RECORDS FOR PROCESSING —
....

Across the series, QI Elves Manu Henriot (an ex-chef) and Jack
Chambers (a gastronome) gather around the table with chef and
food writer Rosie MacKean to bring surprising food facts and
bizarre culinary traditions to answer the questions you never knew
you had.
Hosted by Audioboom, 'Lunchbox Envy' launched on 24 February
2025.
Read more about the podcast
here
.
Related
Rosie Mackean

....

Output all entries again exactly; no line may be altered.

EXERCISE OUTPUT —
Across the series, QI Elves Manu Henriot (an ex-chef) and Jack
Chambers (a gastronome) gather around the table with chef and
food writer Rosie MacKean to bring surprising food facts and
bizarre culinary traditions to answer the questions you never knew
you had.
Hosted by Audioboom, 'Lunchbox Envy' launched on 24 February
2025.
Read more about the podcast
here
.
Related
Rosie Mackean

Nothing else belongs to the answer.